Autoimmune diseases are traditionally studied independently and with a focus on the immune system rather than on the target tissues.
A team of researchers led by the Indiana Biosciences Research Institute Diabetes Center’s Scientific Director Decio L. Eizirik, MD, PhD, has found that identifying new treatments for autoimmune diseases requires studying together the immune system AND target tissues.
This study, “Gene expression signatures of target tissues in type 1 diabetes, lupus erythematosus, multiple sclerosis, and rheumatoid arthritis,” is featured in the edition of Science Advances.
“We must move away from the present “immune-centric-only” view of autoimmune diseases. Indeed, trying to understand these diseases focusing on the immune system only, and forgetting the target tissues, maybe similar to attempting to fly a plane with only one wing,” said Eizirik.
Autoimmune diseases, which affect up to 5 percent of the population in different regions, suffer from a case of mistaken identity. The immune system is supposed to protect us from infectious diseases or tumors. Yet, during autoimmune diseases, the immune system mistakenly attacks and destroys components of our body, which then causes, for example, type 1 diabetes (T1D), systemic lupus erythematosus (SLE), multiple sclerosis (MS), or rheumatoid arthritis (RA).
These four autoimmune diseases share almost half of the same genetic risks, chronic local inflammation, and mechanisms leading to target tissue damage.
Despite these common features, autoimmune disorders are traditionally studied independently and with a focus on the immune system rather than on the target tissues.
Knowing that there is increasing evidence that the target tissues of these diseases are not innocent bystanders of the immune system attack, but instead are active participants, Eizirik and his team hypothesized that key inflammation-induced mechanisms, potentially shared between T1D, SLE, MS and RA, may drive similar molecular signatures at the target tissue level.
“This research is significant in reaching the JDRF’s mission to cure, treat and prevent T1D. Discovering the common pathways of tissue destruction across multiple autoimmune diseases will dramatically accelerate our path to a cure for T1D,” said Frank Martin, Ph.D., JDRF director of research.
“Drugs that are effective in one autoimmune disease could be equally beneficial for another and quickly repurposed to make a big impact on people living with that disease.
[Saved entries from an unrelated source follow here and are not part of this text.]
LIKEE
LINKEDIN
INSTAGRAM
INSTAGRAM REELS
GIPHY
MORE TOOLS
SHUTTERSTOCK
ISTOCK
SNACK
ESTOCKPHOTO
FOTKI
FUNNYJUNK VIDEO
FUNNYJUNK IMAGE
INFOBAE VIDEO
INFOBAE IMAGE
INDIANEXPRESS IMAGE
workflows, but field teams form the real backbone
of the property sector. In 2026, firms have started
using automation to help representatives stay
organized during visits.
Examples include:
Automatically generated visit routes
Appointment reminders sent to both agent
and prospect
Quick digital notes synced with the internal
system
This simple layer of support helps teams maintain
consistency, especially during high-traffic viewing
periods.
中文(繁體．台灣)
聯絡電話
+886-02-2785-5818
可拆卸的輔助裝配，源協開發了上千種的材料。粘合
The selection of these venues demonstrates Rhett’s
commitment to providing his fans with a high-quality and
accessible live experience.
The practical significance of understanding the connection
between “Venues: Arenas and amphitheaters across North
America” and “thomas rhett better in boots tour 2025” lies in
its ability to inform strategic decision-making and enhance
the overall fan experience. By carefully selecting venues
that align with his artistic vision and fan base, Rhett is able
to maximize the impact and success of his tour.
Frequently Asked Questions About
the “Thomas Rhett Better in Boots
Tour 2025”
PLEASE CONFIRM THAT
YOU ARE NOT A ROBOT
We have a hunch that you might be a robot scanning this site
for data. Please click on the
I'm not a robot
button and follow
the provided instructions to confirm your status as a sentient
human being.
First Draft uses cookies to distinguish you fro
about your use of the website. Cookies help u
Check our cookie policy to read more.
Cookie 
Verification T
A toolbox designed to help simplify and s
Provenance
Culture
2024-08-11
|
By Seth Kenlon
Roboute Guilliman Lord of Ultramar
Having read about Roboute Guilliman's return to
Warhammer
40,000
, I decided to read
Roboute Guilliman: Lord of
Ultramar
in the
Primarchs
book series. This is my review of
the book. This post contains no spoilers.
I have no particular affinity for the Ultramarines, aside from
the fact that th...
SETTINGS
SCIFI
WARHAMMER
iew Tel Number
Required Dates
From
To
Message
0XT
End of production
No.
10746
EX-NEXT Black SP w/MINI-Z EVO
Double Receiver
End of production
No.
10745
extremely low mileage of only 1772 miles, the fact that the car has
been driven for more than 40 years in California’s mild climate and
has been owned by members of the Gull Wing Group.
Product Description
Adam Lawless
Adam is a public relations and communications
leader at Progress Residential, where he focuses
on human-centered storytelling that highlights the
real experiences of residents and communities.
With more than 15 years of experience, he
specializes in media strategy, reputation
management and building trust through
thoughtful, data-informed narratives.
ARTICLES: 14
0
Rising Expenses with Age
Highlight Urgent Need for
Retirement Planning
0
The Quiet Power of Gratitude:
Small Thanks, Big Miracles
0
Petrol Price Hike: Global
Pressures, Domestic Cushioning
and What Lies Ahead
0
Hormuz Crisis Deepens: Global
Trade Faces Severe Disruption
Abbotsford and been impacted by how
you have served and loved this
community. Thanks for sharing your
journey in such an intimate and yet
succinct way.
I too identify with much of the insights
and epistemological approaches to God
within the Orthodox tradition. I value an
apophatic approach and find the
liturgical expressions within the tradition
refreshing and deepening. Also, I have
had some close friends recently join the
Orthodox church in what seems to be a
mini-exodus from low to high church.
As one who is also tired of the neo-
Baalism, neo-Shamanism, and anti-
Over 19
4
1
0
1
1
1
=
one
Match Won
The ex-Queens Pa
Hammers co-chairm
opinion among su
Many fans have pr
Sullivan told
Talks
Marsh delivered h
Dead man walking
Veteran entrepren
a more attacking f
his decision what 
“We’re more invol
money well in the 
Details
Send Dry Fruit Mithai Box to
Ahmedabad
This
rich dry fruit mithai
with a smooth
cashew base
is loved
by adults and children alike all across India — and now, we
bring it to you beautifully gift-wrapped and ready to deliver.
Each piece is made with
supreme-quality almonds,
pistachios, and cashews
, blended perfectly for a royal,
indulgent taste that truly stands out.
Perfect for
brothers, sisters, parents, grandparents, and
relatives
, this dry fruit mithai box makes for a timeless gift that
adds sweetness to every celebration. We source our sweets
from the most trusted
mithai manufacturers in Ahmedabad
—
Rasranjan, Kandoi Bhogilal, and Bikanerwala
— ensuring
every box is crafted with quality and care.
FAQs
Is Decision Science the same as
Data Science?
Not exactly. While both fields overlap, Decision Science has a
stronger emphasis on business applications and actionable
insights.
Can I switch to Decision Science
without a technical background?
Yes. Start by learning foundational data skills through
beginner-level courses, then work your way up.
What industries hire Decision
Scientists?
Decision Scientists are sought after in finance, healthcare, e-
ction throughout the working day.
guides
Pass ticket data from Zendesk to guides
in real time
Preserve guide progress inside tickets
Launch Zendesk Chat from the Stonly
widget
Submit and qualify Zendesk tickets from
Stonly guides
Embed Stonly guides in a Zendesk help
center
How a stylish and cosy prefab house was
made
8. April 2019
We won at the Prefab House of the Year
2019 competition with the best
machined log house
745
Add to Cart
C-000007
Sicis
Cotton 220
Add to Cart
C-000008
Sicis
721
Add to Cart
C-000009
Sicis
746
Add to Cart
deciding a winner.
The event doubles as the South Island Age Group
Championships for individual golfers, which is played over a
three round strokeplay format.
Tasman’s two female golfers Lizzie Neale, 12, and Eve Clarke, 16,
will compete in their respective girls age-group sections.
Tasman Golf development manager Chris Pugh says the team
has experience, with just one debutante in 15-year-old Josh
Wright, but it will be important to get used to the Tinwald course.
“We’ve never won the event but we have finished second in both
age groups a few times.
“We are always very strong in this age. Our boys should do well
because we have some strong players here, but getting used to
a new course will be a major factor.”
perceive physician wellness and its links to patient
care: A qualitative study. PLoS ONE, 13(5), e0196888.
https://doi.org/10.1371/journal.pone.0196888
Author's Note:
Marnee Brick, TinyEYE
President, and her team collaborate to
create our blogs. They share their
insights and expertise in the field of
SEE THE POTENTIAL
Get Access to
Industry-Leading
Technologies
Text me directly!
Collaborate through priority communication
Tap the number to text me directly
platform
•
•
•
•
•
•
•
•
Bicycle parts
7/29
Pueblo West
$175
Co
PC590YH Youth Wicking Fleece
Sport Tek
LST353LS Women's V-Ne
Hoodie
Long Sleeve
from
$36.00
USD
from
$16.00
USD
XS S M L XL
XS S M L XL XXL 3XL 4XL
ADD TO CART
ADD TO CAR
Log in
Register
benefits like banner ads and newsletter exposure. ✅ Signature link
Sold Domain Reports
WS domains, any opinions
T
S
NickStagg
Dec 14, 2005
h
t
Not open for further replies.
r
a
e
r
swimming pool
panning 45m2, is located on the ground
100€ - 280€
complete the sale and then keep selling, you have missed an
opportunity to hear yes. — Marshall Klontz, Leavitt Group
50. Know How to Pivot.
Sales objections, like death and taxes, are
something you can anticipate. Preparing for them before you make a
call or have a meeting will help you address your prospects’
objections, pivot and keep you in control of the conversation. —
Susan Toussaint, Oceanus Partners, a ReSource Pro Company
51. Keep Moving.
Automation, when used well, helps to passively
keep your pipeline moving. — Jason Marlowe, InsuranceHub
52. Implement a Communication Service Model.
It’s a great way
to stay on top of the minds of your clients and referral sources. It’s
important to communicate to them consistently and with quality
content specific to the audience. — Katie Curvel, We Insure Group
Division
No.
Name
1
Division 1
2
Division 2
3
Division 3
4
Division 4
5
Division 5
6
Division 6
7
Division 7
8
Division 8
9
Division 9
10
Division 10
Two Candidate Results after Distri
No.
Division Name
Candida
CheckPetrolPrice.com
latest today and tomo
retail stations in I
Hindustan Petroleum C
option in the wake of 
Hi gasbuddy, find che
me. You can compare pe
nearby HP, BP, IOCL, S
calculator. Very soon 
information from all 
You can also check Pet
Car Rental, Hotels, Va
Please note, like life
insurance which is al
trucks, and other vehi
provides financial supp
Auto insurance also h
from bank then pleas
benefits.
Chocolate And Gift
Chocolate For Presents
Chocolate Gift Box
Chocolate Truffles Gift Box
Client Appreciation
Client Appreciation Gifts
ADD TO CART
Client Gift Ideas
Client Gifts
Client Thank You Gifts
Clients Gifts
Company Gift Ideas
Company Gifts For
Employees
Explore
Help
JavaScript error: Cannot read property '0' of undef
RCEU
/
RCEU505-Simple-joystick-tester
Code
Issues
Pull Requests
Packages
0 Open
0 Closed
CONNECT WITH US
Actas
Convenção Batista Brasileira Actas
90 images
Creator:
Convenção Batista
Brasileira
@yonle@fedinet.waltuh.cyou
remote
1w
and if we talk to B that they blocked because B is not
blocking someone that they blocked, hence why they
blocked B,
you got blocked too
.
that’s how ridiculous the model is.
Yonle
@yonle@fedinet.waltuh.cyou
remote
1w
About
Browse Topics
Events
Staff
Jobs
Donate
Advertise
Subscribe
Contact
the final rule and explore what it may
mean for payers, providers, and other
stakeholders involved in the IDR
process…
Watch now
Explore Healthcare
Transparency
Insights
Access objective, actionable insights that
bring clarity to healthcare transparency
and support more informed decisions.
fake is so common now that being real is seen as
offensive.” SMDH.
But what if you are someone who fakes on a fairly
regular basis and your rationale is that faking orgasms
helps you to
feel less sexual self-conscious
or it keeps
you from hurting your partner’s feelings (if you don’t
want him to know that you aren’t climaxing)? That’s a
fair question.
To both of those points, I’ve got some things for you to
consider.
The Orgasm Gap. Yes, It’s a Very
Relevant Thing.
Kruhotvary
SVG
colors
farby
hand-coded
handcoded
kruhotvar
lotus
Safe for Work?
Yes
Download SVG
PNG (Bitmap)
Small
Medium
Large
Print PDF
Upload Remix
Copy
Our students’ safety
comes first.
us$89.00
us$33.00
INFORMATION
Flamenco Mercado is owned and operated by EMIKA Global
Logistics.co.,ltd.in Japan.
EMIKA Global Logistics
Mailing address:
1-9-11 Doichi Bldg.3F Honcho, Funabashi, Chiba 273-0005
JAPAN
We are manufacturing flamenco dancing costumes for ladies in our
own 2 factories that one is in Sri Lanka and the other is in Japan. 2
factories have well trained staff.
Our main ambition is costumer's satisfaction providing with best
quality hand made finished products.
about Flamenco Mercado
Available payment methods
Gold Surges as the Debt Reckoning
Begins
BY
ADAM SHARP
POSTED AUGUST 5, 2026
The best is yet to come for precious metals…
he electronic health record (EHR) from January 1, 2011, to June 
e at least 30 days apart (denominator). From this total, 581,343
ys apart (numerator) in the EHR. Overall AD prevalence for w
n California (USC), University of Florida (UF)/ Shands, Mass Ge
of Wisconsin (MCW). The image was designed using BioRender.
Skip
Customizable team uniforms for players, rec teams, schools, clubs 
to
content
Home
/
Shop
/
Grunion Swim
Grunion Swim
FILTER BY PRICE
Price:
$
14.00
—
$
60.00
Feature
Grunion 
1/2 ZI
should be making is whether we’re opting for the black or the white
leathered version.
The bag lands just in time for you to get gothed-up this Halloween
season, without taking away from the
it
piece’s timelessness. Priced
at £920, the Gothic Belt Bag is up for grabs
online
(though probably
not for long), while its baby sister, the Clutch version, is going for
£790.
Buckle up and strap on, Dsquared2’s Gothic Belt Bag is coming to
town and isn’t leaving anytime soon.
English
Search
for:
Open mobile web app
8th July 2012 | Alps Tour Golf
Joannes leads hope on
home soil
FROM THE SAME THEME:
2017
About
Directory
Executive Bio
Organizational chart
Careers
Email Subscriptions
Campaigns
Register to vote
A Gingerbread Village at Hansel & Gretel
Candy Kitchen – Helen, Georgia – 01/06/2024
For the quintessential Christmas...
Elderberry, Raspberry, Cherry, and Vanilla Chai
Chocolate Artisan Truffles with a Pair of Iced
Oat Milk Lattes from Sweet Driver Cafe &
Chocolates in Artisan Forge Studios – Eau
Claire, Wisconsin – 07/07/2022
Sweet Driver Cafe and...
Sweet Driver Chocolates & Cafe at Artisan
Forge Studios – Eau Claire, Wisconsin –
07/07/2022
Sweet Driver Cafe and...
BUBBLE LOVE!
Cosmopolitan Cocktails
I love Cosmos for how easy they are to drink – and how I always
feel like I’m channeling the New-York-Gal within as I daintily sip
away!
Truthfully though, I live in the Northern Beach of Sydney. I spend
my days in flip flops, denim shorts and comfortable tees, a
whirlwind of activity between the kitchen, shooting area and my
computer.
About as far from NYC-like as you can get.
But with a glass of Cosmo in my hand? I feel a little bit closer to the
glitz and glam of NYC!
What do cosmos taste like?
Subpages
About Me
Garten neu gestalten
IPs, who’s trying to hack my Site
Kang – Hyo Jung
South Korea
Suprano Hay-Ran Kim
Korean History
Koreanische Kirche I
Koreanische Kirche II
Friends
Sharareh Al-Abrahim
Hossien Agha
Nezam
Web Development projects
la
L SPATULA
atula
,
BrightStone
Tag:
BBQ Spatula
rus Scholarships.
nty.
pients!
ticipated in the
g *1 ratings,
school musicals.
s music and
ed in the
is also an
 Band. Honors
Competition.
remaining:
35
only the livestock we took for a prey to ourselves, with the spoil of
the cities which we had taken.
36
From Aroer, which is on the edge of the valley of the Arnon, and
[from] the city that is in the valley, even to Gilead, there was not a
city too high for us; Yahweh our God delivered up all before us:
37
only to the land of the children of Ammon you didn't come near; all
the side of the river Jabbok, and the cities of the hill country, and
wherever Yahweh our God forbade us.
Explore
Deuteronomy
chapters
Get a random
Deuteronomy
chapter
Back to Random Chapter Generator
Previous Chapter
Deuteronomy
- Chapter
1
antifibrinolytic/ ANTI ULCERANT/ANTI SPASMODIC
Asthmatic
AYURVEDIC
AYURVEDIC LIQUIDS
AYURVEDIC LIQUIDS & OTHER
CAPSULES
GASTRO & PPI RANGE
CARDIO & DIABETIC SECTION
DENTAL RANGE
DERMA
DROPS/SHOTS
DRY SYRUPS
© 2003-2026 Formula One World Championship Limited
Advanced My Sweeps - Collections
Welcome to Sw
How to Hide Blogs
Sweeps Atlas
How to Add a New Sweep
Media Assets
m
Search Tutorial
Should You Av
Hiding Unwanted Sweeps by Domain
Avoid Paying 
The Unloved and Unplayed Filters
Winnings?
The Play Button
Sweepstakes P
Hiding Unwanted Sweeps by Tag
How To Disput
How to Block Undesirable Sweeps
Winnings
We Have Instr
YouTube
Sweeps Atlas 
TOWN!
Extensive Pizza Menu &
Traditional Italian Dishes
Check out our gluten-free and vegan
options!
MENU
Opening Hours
Characterizing the similarities and differences between multiple autoimmune diseases has the potential to transform the way we treat and cure these diseases in the future,” added Martin.
To test this hypothesis, the research team obtained gene expression data from diseased tissue sampled from controls or individuals affected by T1D, SLE, MS, and RA. This indicated major common gene expression changes at the target tissues of the four autoimmune diseases evaluated. One candidate gene in common between the four diseases is TYK2, a protein that regulates interferon signaling.
The team showed in its research that the use of TYK2 inhibitors – already in use for other autoimmune diseases – protect b-cells against immune-mediated damage. This finding reinforces the importance of studying the target tissue of autoimmune diseases, in dialogue with the immune system, to better understand the genetics and natural history of these devastating diseases and to identify novel therapies.